- Exercise aim -
Start to finish, print the data below exactly, without the images.

*** Dataset entries Section Begins ***

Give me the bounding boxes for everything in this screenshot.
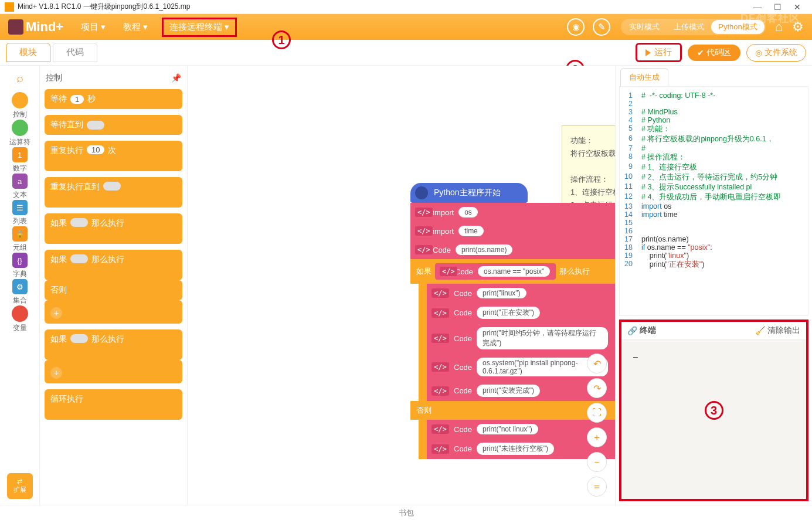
mode-switch: 实时模式 上传模式 Python模式 <box>621 19 765 35</box>
fit-icon[interactable]: ⛶ <box>587 403 607 423</box>
code-line: 18 if os.name == "posix": <box>620 243 808 251</box>
code-block[interactable]: Codeprint(os.name) <box>410 240 615 259</box>
extensions-button[interactable]: ⇄扩展 <box>7 473 33 499</box>
minimize-button[interactable]: — <box>748 2 767 12</box>
code-block[interactable]: Codeprint("not linux") <box>419 420 615 439</box>
code-block[interactable]: Codeprint("linux") <box>419 284 615 303</box>
category-数字[interactable]: 1数字 <box>9 147 30 174</box>
callout-1: 1 <box>272 30 291 49</box>
titlebar: Mind+ V1.8.1 RC1.0 一键升级pinpong到0.6.1_102… <box>0 0 812 14</box>
code-line: 1 # -*- coding: UTF-8 -*- <box>620 91 808 100</box>
canvas-controls: ↶ ↷ ⛶ ＋ － ＝ <box>587 354 607 497</box>
category-变量[interactable]: 变量 <box>9 305 30 333</box>
code-tab-autogen[interactable]: 自动生成 <box>620 68 668 86</box>
app-icon <box>5 2 14 12</box>
reset-zoom-icon[interactable]: ＝ <box>587 477 607 497</box>
run-button[interactable]: 运行 <box>636 43 682 62</box>
palette-block[interactable]: 等待直到 <box>45 115 182 135</box>
terminal-title: 🔗终端 <box>627 325 656 336</box>
palette-block[interactable]: 如果那么执行 <box>45 329 182 360</box>
window-title: Mind+ V1.8.1 RC1.0 一键升级pinpong到0.6.1_102… <box>18 2 748 12</box>
menu-project[interactable]: 项目 ▾ <box>77 19 109 35</box>
code-line: 9 # 1、连接行空板 <box>620 162 808 172</box>
category-控制[interactable]: 控制 <box>9 92 30 120</box>
palette-block[interactable]: 如果那么执行 <box>45 213 182 244</box>
settings-icon[interactable]: ⚙ <box>792 19 804 35</box>
pin-icon[interactable]: 📌 <box>171 73 181 83</box>
category-运算符[interactable]: 运算符 <box>9 120 30 147</box>
code-block[interactable]: Codeprint("正在安装") <box>419 303 615 323</box>
code-block[interactable]: Codeprint("安装完成") <box>419 380 615 401</box>
palette-title: 控制 <box>46 73 62 83</box>
logo: Mind+ <box>8 19 63 35</box>
broom-icon: 🧹 <box>755 326 765 335</box>
filesystem-button[interactable]: ◎ 文件系统 <box>746 44 806 62</box>
right-panel: 自动生成 1 # -*- coding: UTF-8 -*-2 3 # Mind… <box>615 66 812 505</box>
terminal-output: – 3 <box>621 340 806 499</box>
code-line: 12 # 4、升级成功后，手动断电重启行空板即 <box>620 192 808 202</box>
code-block[interactable]: Codeprint("时间约5分钟，请等待程序运行完成") <box>419 323 615 354</box>
palette-block[interactable]: 如果那么执行 <box>45 250 182 280</box>
menu-connect-remote[interactable]: 连接远程终端 ▾ <box>162 18 237 37</box>
maximize-button[interactable]: ☐ <box>767 2 787 12</box>
mode-upload[interactable]: 上传模式 <box>667 20 711 34</box>
code-block[interactable]: importtime <box>410 222 615 240</box>
code-line: 8 # 操作流程： <box>620 152 808 162</box>
code-line: 13 import os <box>620 202 808 210</box>
code-line: 14 import time <box>620 210 808 219</box>
toolbar: 模块 代码 运行 ✔ 代码区 ◎ 文件系统 <box>0 40 812 66</box>
category-集合[interactable]: ⚙集合 <box>9 279 30 305</box>
code-line: 6 # 将行空板板载的pinpong升级为0.6.1， <box>620 134 808 144</box>
category-文本[interactable]: a文本 <box>9 174 30 200</box>
category-字典[interactable]: {}字典 <box>9 253 30 279</box>
link-icon: 🔗 <box>627 326 637 335</box>
code-block[interactable]: importos <box>410 203 615 222</box>
mode-python[interactable]: Python模式 <box>711 20 764 34</box>
category-列表[interactable]: ☰列表 <box>9 200 30 226</box>
code-block[interactable]: Codeos.system("pip install pinpong-0.6.1… <box>419 354 615 380</box>
code-line: 7 # <box>620 144 808 152</box>
code-line: 2 <box>620 100 808 108</box>
script-stack[interactable]: Python主程序开始 importosimporttimeCodeprint(… <box>410 183 615 459</box>
clear-output-button[interactable]: 🧹清除输出 <box>755 325 800 336</box>
home-icon[interactable]: ⌂ <box>775 19 783 35</box>
mode-realtime[interactable]: 实时模式 <box>622 20 667 34</box>
undo-icon[interactable]: ↶ <box>587 354 607 373</box>
codezone-button[interactable]: ✔ 代码区 <box>688 45 740 61</box>
canvas[interactable]: ✕ 功能：将行空板板载的pinpong升级为0.6.1，无需联网 操作流程：1、… <box>188 66 615 505</box>
callout-3: 3 <box>705 401 723 420</box>
zoom-out-icon[interactable]: － <box>587 452 607 472</box>
code-block[interactable]: Codeprint("未连接行空板") <box>419 439 615 459</box>
tab-code[interactable]: 代码 <box>53 43 97 62</box>
dashboard-icon[interactable]: ◉ <box>567 18 585 36</box>
tab-blocks[interactable]: 模块 <box>6 43 50 62</box>
menubar: Mind+ 项目 ▾ 教程 ▾ 连接远程终端 ▾ ◉ ✎ 实时模式 上传模式 P… <box>0 14 812 40</box>
search-icon[interactable]: ⌕ <box>16 72 23 85</box>
code-line: 17 print(os.name) <box>620 235 808 243</box>
hat-block[interactable]: Python主程序开始 <box>410 183 528 203</box>
menu-tutorial[interactable]: 教程 ▾ <box>120 19 151 35</box>
code-line: 10 # 2、点击运行，等待运行完成，约5分钟 <box>620 172 808 182</box>
edit-icon[interactable]: ✎ <box>593 18 610 36</box>
if-block[interactable]: 如果Codeos.name == "posix"那么执行 <box>410 259 615 284</box>
category-nav: ⌕ 控制运算符1数字a文本☰列表🔒元组{}字典⚙集合变量 ⇄扩展 <box>0 66 40 505</box>
palette-block[interactable]: 循环执行 <box>45 389 182 420</box>
else-block[interactable]: 否则 <box>410 401 615 420</box>
palette-block[interactable]: 重复执行10次 <box>45 141 182 171</box>
play-icon <box>645 49 651 56</box>
palette-block[interactable]: 等待1秒 <box>45 89 182 109</box>
footer[interactable]: 书包 <box>0 505 812 520</box>
code-line: 20 print("正在安装") <box>620 260 808 270</box>
code-line: 19 print("linux") <box>620 251 808 260</box>
zoom-in-icon[interactable]: ＋ <box>587 427 607 447</box>
redo-icon[interactable]: ↷ <box>587 378 607 398</box>
code-view: 1 # -*- coding: UTF-8 -*-2 3 # MindPlus4… <box>619 86 808 316</box>
code-line: 4 # Python <box>620 116 808 124</box>
code-line: 3 # MindPlus <box>620 108 808 116</box>
palette-block[interactable]: 重复执行直到 <box>45 177 182 208</box>
code-line: 16 <box>620 227 808 235</box>
category-元组[interactable]: 🔒元组 <box>9 226 30 253</box>
code-line: 11 # 3、提示Successfully installed pi <box>620 182 808 192</box>
code-line: 15 <box>620 219 808 227</box>
close-button[interactable]: ✕ <box>787 2 807 12</box>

*** Dataset entries Section Ends ***

- Answer box -
Give me the bounding boxes for everything in this screenshot.
mode-switch: 实时模式 上传模式 Python模式 <box>621 19 765 35</box>
fit-icon[interactable]: ⛶ <box>587 403 607 423</box>
code-line: 18 if os.name == "posix": <box>620 243 808 251</box>
code-block[interactable]: Codeprint(os.name) <box>410 240 615 259</box>
extensions-button[interactable]: ⇄扩展 <box>7 473 33 499</box>
minimize-button[interactable]: — <box>748 2 767 12</box>
code-block[interactable]: Codeprint("not linux") <box>419 420 615 439</box>
code-block[interactable]: Codeprint("linux") <box>419 284 615 303</box>
category-数字[interactable]: 1数字 <box>9 147 30 174</box>
callout-1: 1 <box>272 30 291 49</box>
titlebar: Mind+ V1.8.1 RC1.0 一键升级pinpong到0.6.1_102… <box>0 0 812 14</box>
code-line: 1 # -*- coding: UTF-8 -*- <box>620 91 808 100</box>
canvas-controls: ↶ ↷ ⛶ ＋ － ＝ <box>587 354 607 497</box>
category-变量[interactable]: 变量 <box>9 305 30 333</box>
code-tab-autogen[interactable]: 自动生成 <box>620 68 668 86</box>
app-icon <box>5 2 14 12</box>
reset-zoom-icon[interactable]: ＝ <box>587 477 607 497</box>
run-button[interactable]: 运行 <box>636 43 682 62</box>
palette-block[interactable]: 等待直到 <box>45 115 182 135</box>
terminal-title: 🔗终端 <box>627 325 656 336</box>
palette-block[interactable]: 如果那么执行 <box>45 329 182 360</box>
window-title: Mind+ V1.8.1 RC1.0 一键升级pinpong到0.6.1_102… <box>18 2 748 12</box>
menu-project[interactable]: 项目 ▾ <box>77 19 109 35</box>
code-line: 9 # 1、连接行空板 <box>620 162 808 172</box>
category-控制[interactable]: 控制 <box>9 92 30 120</box>
palette-block[interactable]: 如果那么执行 <box>45 213 182 244</box>
settings-icon[interactable]: ⚙ <box>792 19 804 35</box>
pin-icon[interactable]: 📌 <box>171 73 181 83</box>
category-运算符[interactable]: 运算符 <box>9 120 30 147</box>
code-block[interactable]: Codeprint("正在安装") <box>419 303 615 323</box>
code-block[interactable]: Codeprint("安装完成") <box>419 380 615 401</box>
palette-title: 控制 <box>46 73 62 83</box>
logo: Mind+ <box>8 19 63 35</box>
broom-icon: 🧹 <box>755 326 765 335</box>
filesystem-button[interactable]: ◎ 文件系统 <box>746 44 806 62</box>
right-panel: 自动生成 1 # -*- coding: UTF-8 -*-2 3 # Mind… <box>615 66 812 505</box>
terminal-output: – 3 <box>621 340 806 499</box>
code-line: 12 # 4、升级成功后，手动断电重启行空板即 <box>620 192 808 202</box>
code-block[interactable]: Codeprint("时间约5分钟，请等待程序运行完成") <box>419 323 615 354</box>
palette-block[interactable]: 如果那么执行 <box>45 250 182 280</box>
menu-connect-remote[interactable]: 连接远程终端 ▾ <box>162 18 237 37</box>
maximize-button[interactable]: ☐ <box>767 2 787 12</box>
mode-upload[interactable]: 上传模式 <box>667 20 711 34</box>
code-block[interactable]: importtime <box>410 222 615 240</box>
code-line: 8 # 操作流程： <box>620 152 808 162</box>
code-line: 13 import os <box>620 202 808 210</box>
code-line: 14 import time <box>620 210 808 219</box>
toolbar: 模块 代码 运行 ✔ 代码区 ◎ 文件系统 <box>0 40 812 66</box>
category-集合[interactable]: ⚙集合 <box>9 279 30 305</box>
code-line: 6 # 将行空板板载的pinpong升级为0.6.1， <box>620 134 808 144</box>
category-文本[interactable]: a文本 <box>9 174 30 200</box>
category-字典[interactable]: {}字典 <box>9 253 30 279</box>
link-icon: 🔗 <box>627 326 637 335</box>
code-block[interactable]: importos <box>410 203 615 222</box>
mode-python[interactable]: Python模式 <box>711 20 764 34</box>
category-列表[interactable]: ☰列表 <box>9 200 30 226</box>
code-block[interactable]: Codeos.system("pip install pinpong-0.6.1… <box>419 354 615 380</box>
code-line: 7 # <box>620 144 808 152</box>
code-line: 2 <box>620 100 808 108</box>
script-stack[interactable]: Python主程序开始 importosimporttimeCodeprint(… <box>410 183 615 459</box>
clear-output-button[interactable]: 🧹清除输出 <box>755 325 800 336</box>
home-icon[interactable]: ⌂ <box>775 19 783 35</box>
mode-realtime[interactable]: 实时模式 <box>622 20 667 34</box>
undo-icon[interactable]: ↶ <box>587 354 607 373</box>
codezone-button[interactable]: ✔ 代码区 <box>688 45 740 61</box>
canvas[interactable]: ✕ 功能：将行空板板载的pinpong升级为0.6.1，无需联网 操作流程：1、… <box>188 66 615 505</box>
callout-3: 3 <box>705 401 723 420</box>
zoom-out-icon[interactable]: － <box>587 452 607 472</box>
code-block[interactable]: Codeprint("未连接行空板") <box>419 439 615 459</box>
tab-code[interactable]: 代码 <box>53 43 97 62</box>
dashboard-icon[interactable]: ◉ <box>567 18 585 36</box>
tab-blocks[interactable]: 模块 <box>6 43 50 62</box>
menubar: Mind+ 项目 ▾ 教程 ▾ 连接远程终端 ▾ ◉ ✎ 实时模式 上传模式 P… <box>0 14 812 40</box>
search-icon[interactable]: ⌕ <box>16 72 23 85</box>
code-line: 17 print(os.name) <box>620 235 808 243</box>
hat-block[interactable]: Python主程序开始 <box>410 183 528 203</box>
menu-tutorial[interactable]: 教程 ▾ <box>120 19 151 35</box>
code-line: 10 # 2、点击运行，等待运行完成，约5分钟 <box>620 172 808 182</box>
edit-icon[interactable]: ✎ <box>593 18 610 36</box>
if-block[interactable]: 如果Codeos.name == "posix"那么执行 <box>410 259 615 284</box>
category-nav: ⌕ 控制运算符1数字a文本☰列表🔒元组{}字典⚙集合变量 ⇄扩展 <box>0 66 40 505</box>
palette-block[interactable]: 循环执行 <box>45 389 182 420</box>
else-block[interactable]: 否则 <box>410 401 615 420</box>
palette-block[interactable]: 重复执行10次 <box>45 141 182 171</box>
play-icon <box>645 49 651 56</box>
palette-block[interactable]: 等待1秒 <box>45 89 182 109</box>
footer[interactable]: 书包 <box>0 505 812 520</box>
code-line: 20 print("正在安装") <box>620 260 808 270</box>
code-line: 19 print("linux") <box>620 251 808 260</box>
zoom-in-icon[interactable]: ＋ <box>587 427 607 447</box>
redo-icon[interactable]: ↷ <box>587 378 607 398</box>
code-view: 1 # -*- coding: UTF-8 -*-2 3 # MindPlus4… <box>619 86 808 316</box>
code-line: 4 # Python <box>620 116 808 124</box>
code-line: 3 # MindPlus <box>620 108 808 116</box>
palette-block[interactable]: 重复执行直到 <box>45 177 182 208</box>
code-line: 16 <box>620 227 808 235</box>
category-元组[interactable]: 🔒元组 <box>9 226 30 253</box>
code-line: 11 # 3、提示Successfully installed pi <box>620 182 808 192</box>
code-line: 15 <box>620 219 808 227</box>
close-button[interactable]: ✕ <box>787 2 807 12</box>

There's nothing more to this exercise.